Dataset excerpts:
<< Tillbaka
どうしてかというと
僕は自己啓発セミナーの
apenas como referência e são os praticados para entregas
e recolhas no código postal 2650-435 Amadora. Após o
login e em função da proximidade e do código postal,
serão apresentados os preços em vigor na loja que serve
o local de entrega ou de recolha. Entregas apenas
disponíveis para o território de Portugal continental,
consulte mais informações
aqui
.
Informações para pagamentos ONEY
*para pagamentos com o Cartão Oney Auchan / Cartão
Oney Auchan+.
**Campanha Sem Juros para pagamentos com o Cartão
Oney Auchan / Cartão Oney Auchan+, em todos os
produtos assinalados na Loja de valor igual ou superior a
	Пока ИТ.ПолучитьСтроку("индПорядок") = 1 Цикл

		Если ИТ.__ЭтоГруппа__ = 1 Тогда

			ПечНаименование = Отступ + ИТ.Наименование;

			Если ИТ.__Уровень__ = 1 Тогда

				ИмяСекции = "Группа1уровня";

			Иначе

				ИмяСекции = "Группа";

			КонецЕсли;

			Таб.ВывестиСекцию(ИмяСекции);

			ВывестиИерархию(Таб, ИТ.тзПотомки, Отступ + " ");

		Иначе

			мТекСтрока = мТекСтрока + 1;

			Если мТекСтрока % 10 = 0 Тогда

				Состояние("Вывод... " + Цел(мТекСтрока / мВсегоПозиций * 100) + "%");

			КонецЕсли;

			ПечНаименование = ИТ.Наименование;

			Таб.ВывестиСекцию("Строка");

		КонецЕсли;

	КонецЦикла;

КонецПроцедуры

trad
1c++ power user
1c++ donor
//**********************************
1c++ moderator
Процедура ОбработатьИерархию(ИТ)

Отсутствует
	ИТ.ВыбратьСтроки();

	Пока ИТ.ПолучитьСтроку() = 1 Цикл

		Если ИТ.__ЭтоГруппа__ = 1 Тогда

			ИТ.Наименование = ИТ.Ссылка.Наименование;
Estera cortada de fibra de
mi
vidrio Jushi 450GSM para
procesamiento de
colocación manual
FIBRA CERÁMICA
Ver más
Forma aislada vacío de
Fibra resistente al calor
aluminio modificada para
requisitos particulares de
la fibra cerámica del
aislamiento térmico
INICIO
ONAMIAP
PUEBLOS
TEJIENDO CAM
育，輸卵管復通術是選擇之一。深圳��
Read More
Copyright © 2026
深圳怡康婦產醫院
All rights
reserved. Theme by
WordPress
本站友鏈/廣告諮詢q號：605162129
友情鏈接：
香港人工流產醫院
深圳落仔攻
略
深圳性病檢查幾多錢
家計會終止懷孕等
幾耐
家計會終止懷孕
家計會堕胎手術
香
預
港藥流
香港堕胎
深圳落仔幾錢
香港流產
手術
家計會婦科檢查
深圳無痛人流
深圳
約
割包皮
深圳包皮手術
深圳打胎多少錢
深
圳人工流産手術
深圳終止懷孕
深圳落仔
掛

WHAT THIS TASK INVOLVES: Write every record out again, letter for letter.

TASK RESULT:
<< Tillbaka
どうしてかというと
僕は自己啓発セミナーの
apenas como referência e são os praticados para entregas
e recolhas no código postal 2650-435 Amadora. Após o
login e em função da proximidade e do código postal,
serão apresentados os preços em vigor na loja que serve
o local de entrega ou de recolha. Entregas apenas
disponíveis para o território de Portugal continental,
consulte mais informações
aqui
.
Informações para pagamentos ONEY
*para pagamentos com o Cartão Oney Auchan / Cartão
Oney Auchan+.
**Campanha Sem Juros para pagamentos com o Cartão
Oney Auchan / Cartão Oney Auchan+, em todos os
produtos assinalados na Loja de valor igual ou superior a
	Пока ИТ.ПолучитьСтроку("индПорядок") = 1 Цикл

		Если ИТ.__ЭтоГруппа__ = 1 Тогда

			ПечНаименование = Отступ + ИТ.Наименование;

			Если ИТ.__Уровень__ = 1 Тогда

				ИмяСекции = "Группа1уровня";

			Иначе

				ИмяСекции = "Группа";

			КонецЕсли;

			Таб.ВывестиСекцию(ИмяСекции);

			ВывестиИерархию(Таб, ИТ.тзПотомки, Отступ + " ");

		Иначе

			мТекСтрока = мТекСтрока + 1;

			Если мТекСтрока % 10 = 0 Тогда

				Состояние("Вывод... " + Цел(мТекСтрока / мВсегоПозиций * 100) + "%");

			КонецЕсли;

			ПечНаименование = ИТ.Наименование;

			Таб.ВывестиСекцию("Строка");

		КонецЕсли;

	КонецЦикла;

КонецПроцедуры

trad
1c++ power user
1c++ donor
//**********************************
1c++ moderator
Процедура ОбработатьИерархию(ИТ)

Отсутствует
	ИТ.ВыбратьСтроки();

	Пока ИТ.ПолучитьСтроку() = 1 Цикл

		Если ИТ.__ЭтоГруппа__ = 1 Тогда

			ИТ.Наименование = ИТ.Ссылка.Наименование;
Estera cortada de fibra de
mi
vidrio Jushi 450GSM para
procesamiento de
colocación manual
FIBRA CERÁMICA
Ver más
Forma aislada vacío de
Fibra resistente al calor
aluminio modificada para
requisitos particulares de
la fibra cerámica del
aislamiento térmico
INICIO
ONAMIAP
PUEBLOS
TEJIENDO CAM
育，輸卵管復通術是選擇之一。深圳��
Read More
Copyright © 2026
深圳怡康婦產醫院
All rights
reserved. Theme by
WordPress
本站友鏈/廣告諮詢q號：605162129
友情鏈接：
香港人工流產醫院
深圳落仔攻
略
深圳性病檢查幾多錢
家計會終止懷孕等
幾耐
家計會終止懷孕
家計會堕胎手術
香
預
港藥流
香港堕胎
深圳落仔幾錢
香港流產
手術
家計會婦科檢查
深圳無痛人流
深圳
約
割包皮
深圳包皮手術
深圳打胎多少錢
深
圳人工流産手術
深圳終止懷孕
深圳落仔
掛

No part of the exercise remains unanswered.